This topic discusses the load balancing and routing requests from Studio nodes to the Dgraph nodes in Oracle Big Data Discovery.
Depending on your deployment strategy, to the external clients, the entry point of contact with the on-premise deployment of the Big Data Discovery cluster could be either any Studio-hosting node in the cluster, or an external load balancer configured in front of Studio instances.
If you use an external load balancer, it receives all requests and distributes them across all of the nodes in the Big Data Discovery cluster deployment that host the Studio application. Once a request is received from a Studio node, it is routed by BDD to the appropriate Dgraph node.
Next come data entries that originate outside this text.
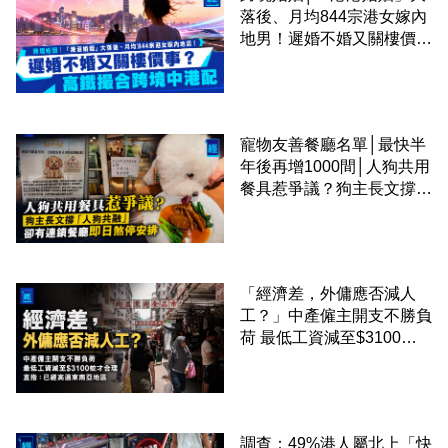
落後、月均844宗港女嫁內
地男！遲婚不婚又關樓價
事？高鐵撮合跨境中港配
寵物友善餐廳名單│最快半
年後再增1000間│人狗共用
餐具惹爭議？狗主長文撐
「人狗共融」 卻有連鎖餐
廳即日煞停安排
「經濟差，外傭應否減人
工？」中產僱主開支不勝負
荷 最低工資減至$3100蚊
才合理：已經高過東南亞地
區
調查：49%港人屬北上「快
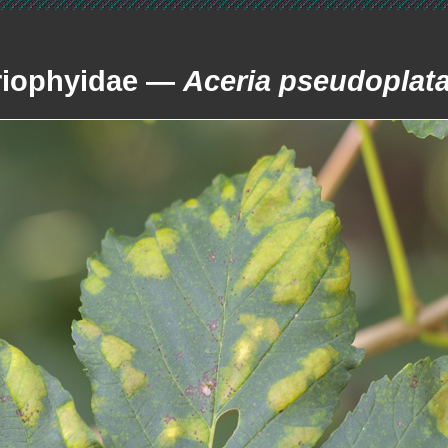
riophyidae —
Aceria pseudoplata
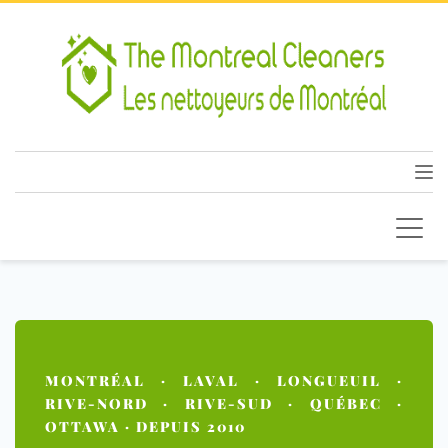
MONTRÉAL · LAVAL · LONGUEUIL ·
RIVE-NORD · RIVE-SUD · QUÉBEC ·
OTTAWA · DEPUIS 2010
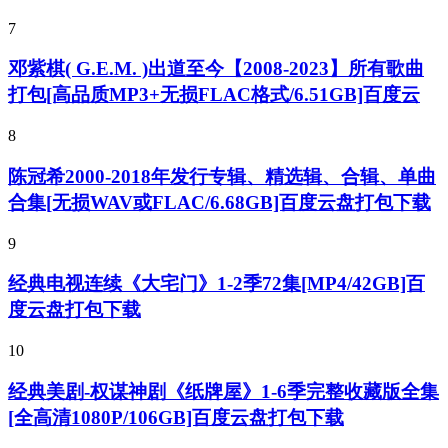
7
邓紫棋( G.E.M. )出道至今【2008-2023】所有歌曲
打包[高品质MP3+无损FLAC格式/6.51GB]百度云
8
陈冠希2000-2018年发行专辑、精选辑、合辑、单曲
合集[无损WAV或FLAC/6.68GB]百度云盘打包下载
9
经典电视连续《大宅门》1-2季72集[MP4/42GB]百
度云盘打包下载
10
经典美剧-权谋神剧《纸牌屋》1-6季完整收藏版全集
[全高清1080P/106GB]百度云盘打包下载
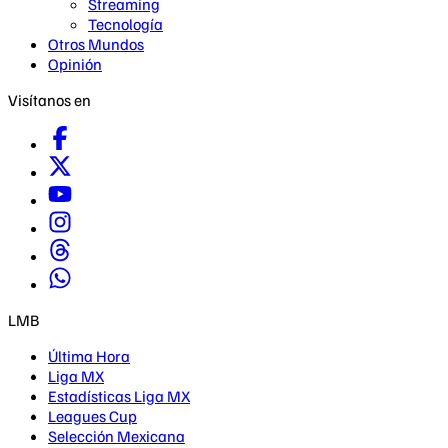
Streaming
Tecnología
Otros Mundos
Opinión
Visítanos en
LMB
Última Hora
Liga MX
Estadísticas Liga MX
Leagues Cup
Selección Mexicana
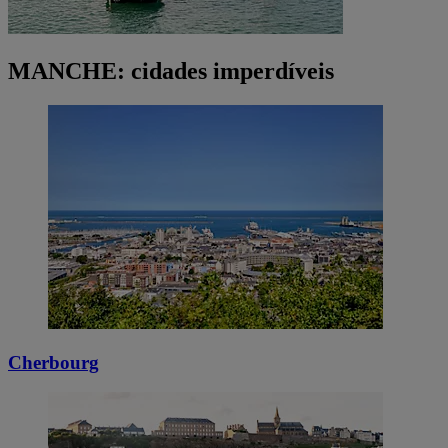
MANCHE: cidades imperdíveis
Cherbourg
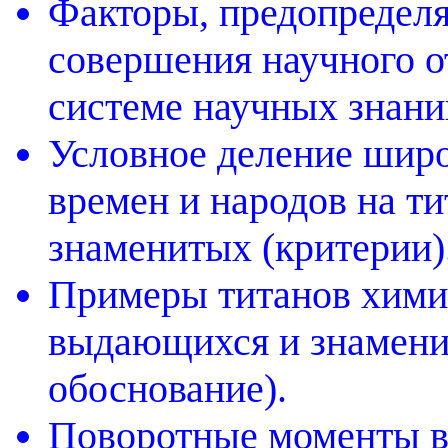
Факторы, предопредел
совершения научного о
системе научных знани
Условное деление широ
времен и народов на т
знаменитых (критерии)
Примеры титанов химии
выдающихся и знамени
обоснование).
Поворотные моменты в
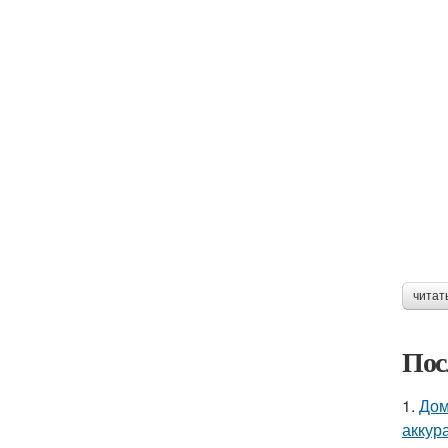
читат
Пос
1.
Дом
аккур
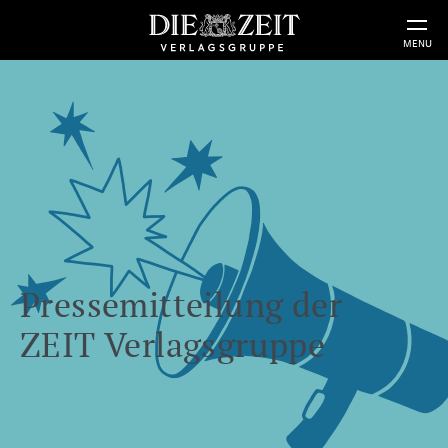
MENU
Pressemitteilung der
ZEIT Verlagsgruppe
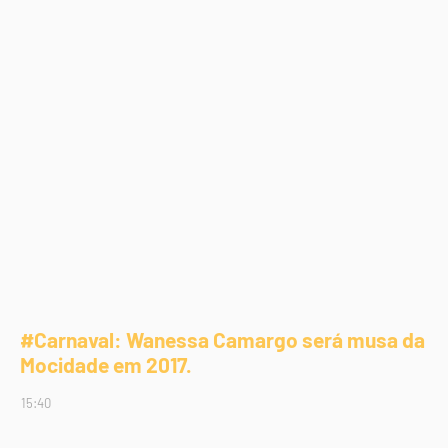
#Carnaval: Wanessa Camargo será musa da
Mocidade em 2017.
15:40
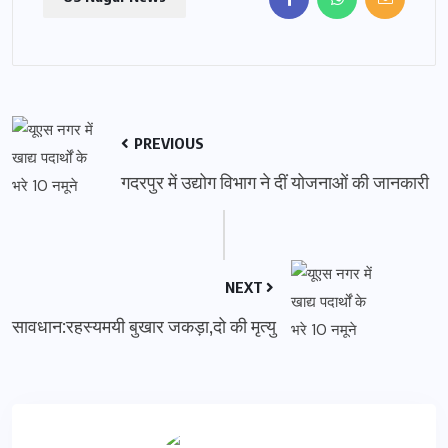
PREVIOUS
गदरपुर में उद्योग विभाग ने दीं योजनाओं की जानकारी
NEXT
सावधान:रहस्यमयी बुखार जकड़ा,दो की मृत्यु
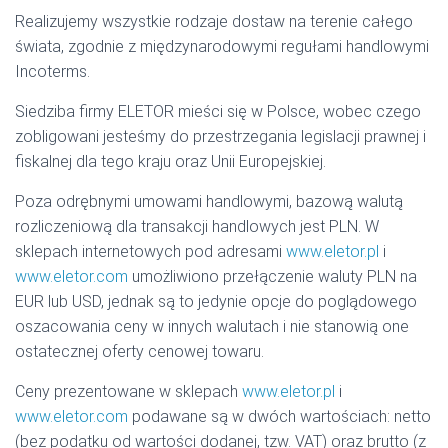
Realizujemy wszystkie rodzaje dostaw na terenie całego
świata, zgodnie z międzynarodowymi regułami handlowymi
Incoterms.
Siedziba firmy ELETOR mieści się w Polsce, wobec czego
zobligowani jesteśmy do przestrzegania legislacji prawnej i
fiskalnej dla tego kraju oraz Unii Europejskiej.
Poza odrębnymi umowami handlowymi, bazową walutą
rozliczeniową dla transakcji handlowych jest PLN. W
sklepach internetowych pod adresami
www.eletor.pl
i
www.eletor.com
umożliwiono przełączenie waluty PLN na
EUR lub USD, jednak są to jedynie opcje do poglądowego
oszacowania ceny w innych walutach i nie stanowią one
ostatecznej oferty cenowej towaru.
Ceny prezentowane w sklepach
www.eletor.pl
i
www.eletor.com
podawane są w dwóch wartościach: netto
(bez podatku od wartości dodanej, tzw. VAT) oraz brutto (z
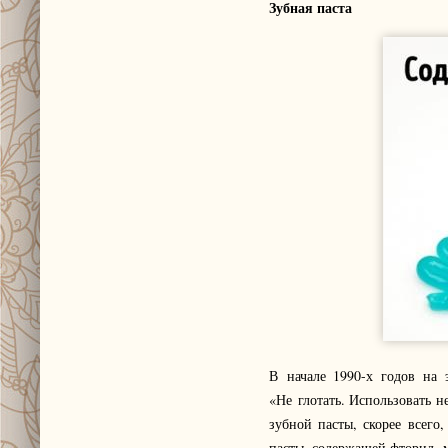
Зубная паста
В начале 1990-х годов на 
«Не глотать. Использовать 
зубной пасты, скорее всего
пасты, содержащей фторид, м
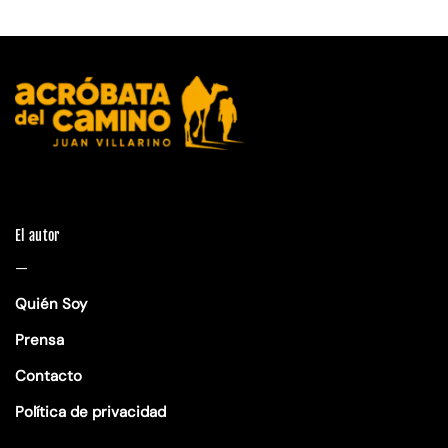
El autor
—
Quién Soy
Prensa
Contacto
Política de privacidad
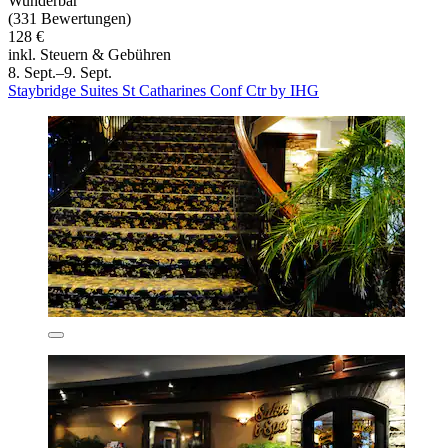
Wunderbar
(331 Bewertungen)
128 €
inkl. Steuern & Gebühren
8. Sept.–9. Sept.
Staybridge Suites St Catharines Conf Ctr by IHG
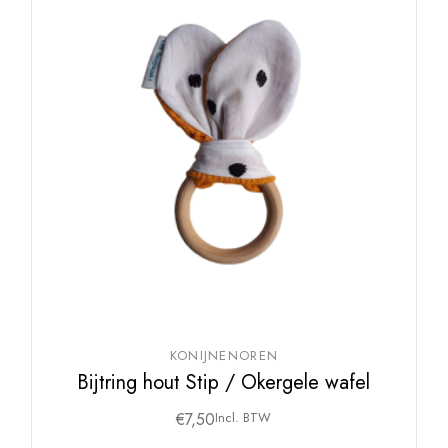
KONIJNENOREN
Bijtring hout Stip / Okergele wafel
€
7,50
Incl. BTW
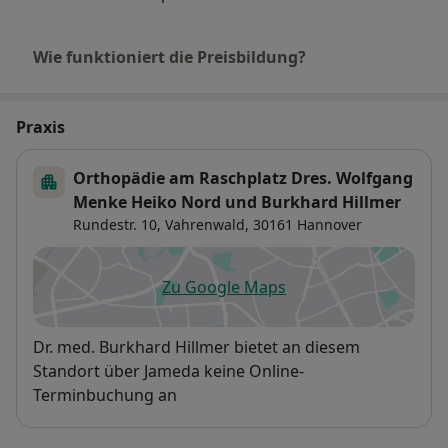
Wie funktioniert die Preisbildung?
Praxis
Orthopädie am Raschplatz Dres. Wolfgang
Menke Heiko Nord und Burkhard Hillmer
Rundestr. 10,
Vahrenwald
, 30161
Hannover
Zu Google Maps
öffnet in einer neuen Registe
Verfügbarkeit
Dr. med. Burkhard Hillmer bietet an diesem
Standort über Jameda keine Online-
Terminbuchung an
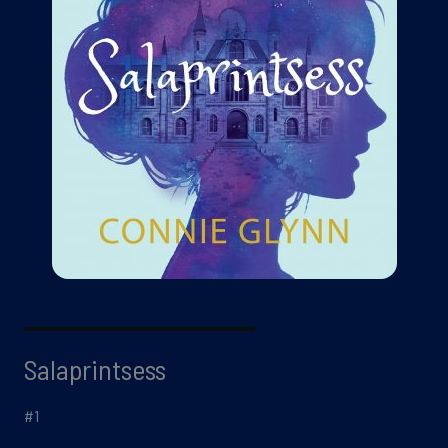
Salaprintsess
#1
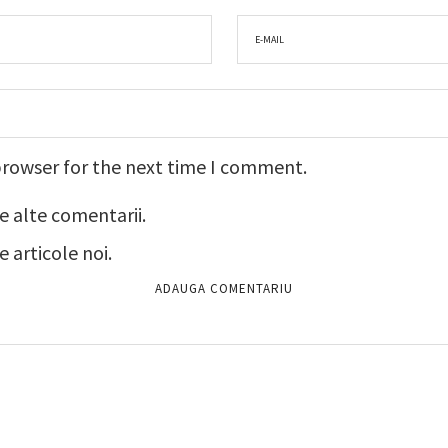
browser for the next time I comment.
e alte comentarii.
 articole noi.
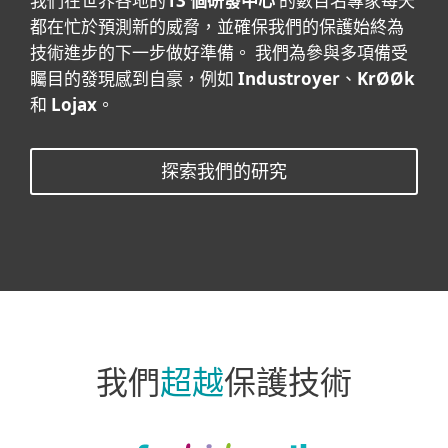
我們在世界各地的
13 個研發中心
的數百名專家每天
都在忙於預測新的威脅，並確保我們的保護始終為
技術進步的下一步做好準備。 我們為參與多項備受
矚目的發現感到自豪，例如
Industroyer
、
KrØØk
和
Lojax
。
探索我們的研究
我們
超越
保護技術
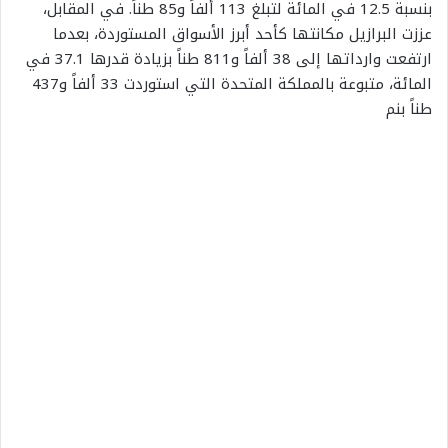
بنسبة 12.5 في المائة لتبلغ 113 ألفاً و85 طناً. في المقابل،
عززت البرازيل مكانتها كأحد أبرز الأسواق المستوردة، بعدما
ارتفعت وارداتها إلى 38 ألفاً و811 طناً بزيادة قدرها 37.1 في
المائة، متبوعة بالمملكة المتحدة التي استوردت 33 ألفاً و437
طناً بنم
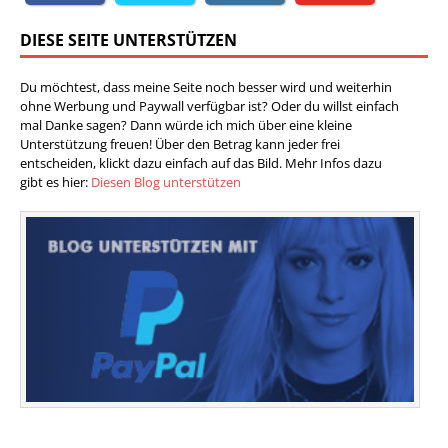
DIESE SEITE UNTERSTÜTZEN
Du möchtest, dass meine Seite noch besser wird und weiterhin
ohne Werbung und Paywall verfügbar ist? Oder du willst einfach
mal Danke sagen? Dann würde ich mich über eine kleine
Unterstützung freuen! Über den Betrag kann jeder frei
entscheiden, klickt dazu einfach auf das Bild. Mehr Infos dazu
gibt es hier:
Diesen Blog unterstützen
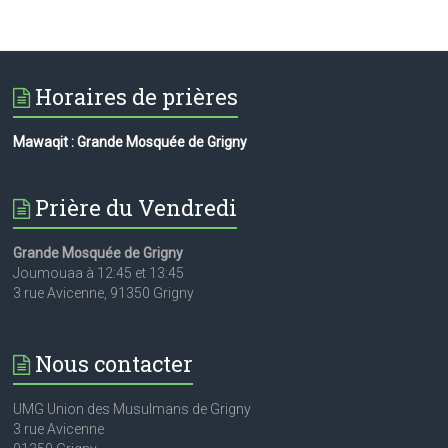
Horaires de prières
Mawaqit : Grande Mosquée de Grigny
Prière du Vendredi
Grande Mosquée de Grigny
Joumouaa à 12:45 et 13:45
3 rue Avicenne, 91350 Grigny
Nous contacter
UMG Union des Musulmans de Grigny
3 rue Avicenne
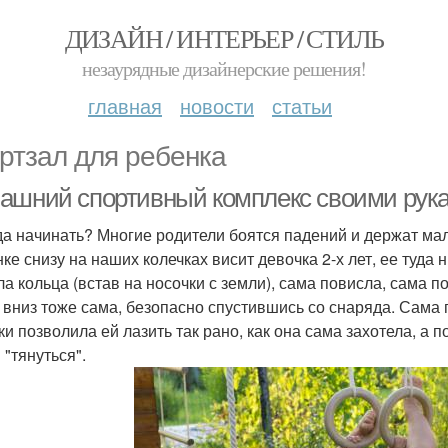
ДИЗАЙН / ИНТЕРЬЕР / СТИЛЬ
незаурядные дизайнерские решения!
главная
новости
статьи
ртзал для ребенка
ашний спортивный комплекс своими рука
гда начинать? Многие родители боятся падений и держат ма
нке снизу на наших колечках висит девочка 2-х лет, ее туд
ла кольца (встав на носочки с земли), сама повисла, сама п
 вниз тоже сама, безопасно спустившись со снаряда. Сама п
и позволила ей лазить так рано, как она сама захотела, а по
 "тянуться".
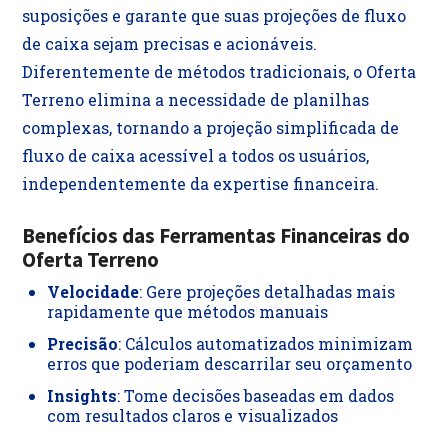
suposições e garante que suas projeções de fluxo
de caixa sejam precisas e acionáveis.
Diferentemente de métodos tradicionais, o Oferta
Terreno elimina a necessidade de planilhas
complexas, tornando a projeção simplificada de
fluxo de caixa acessível a todos os usuários,
independentemente da expertise financeira.
Benefícios das Ferramentas Financeiras do
Oferta Terreno
Velocidade
: Gere projeções detalhadas mais
rapidamente que métodos manuais
Precisão
: Cálculos automatizados minimizam
erros que poderiam descarrilar seu orçamento
Insights
: Tome decisões baseadas em dados
com resultados claros e visualizados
If you don't use an external load balancer, external requests can be sent to any Studio node. They are then load-balanced between the nodes hosting the Dgraph.
The Big Data Discovery cluster automatically directs requests to the subset of the cluster nodes hosting the Dgraph instances.
Requests are submitted from either Studio or Data Processing to any Dgraph Gateway instance in the cluster, which in turn routes them to an appropriate Dgraph node. For example, an update request (such as a data loading request or a configuration update) is routed to the leader Dgraph for the Dgraph database that needs to be updated. Non-updating requests can be routed to any available Dgraph node. These are load-balanced between the Dgraph nodes using a round-robin algorithm.
The BDD cluster utilizes session affinity for all requests arriving from Studio to the Dgraph, by relying on the session ID in the header of each Studio request. Requests from the same session ID are always routed to the same Dgraph node in the cluster. This improves query processing performance by efficiently utilizing the Dgraph cache, and improves performance of caching for Studio's views.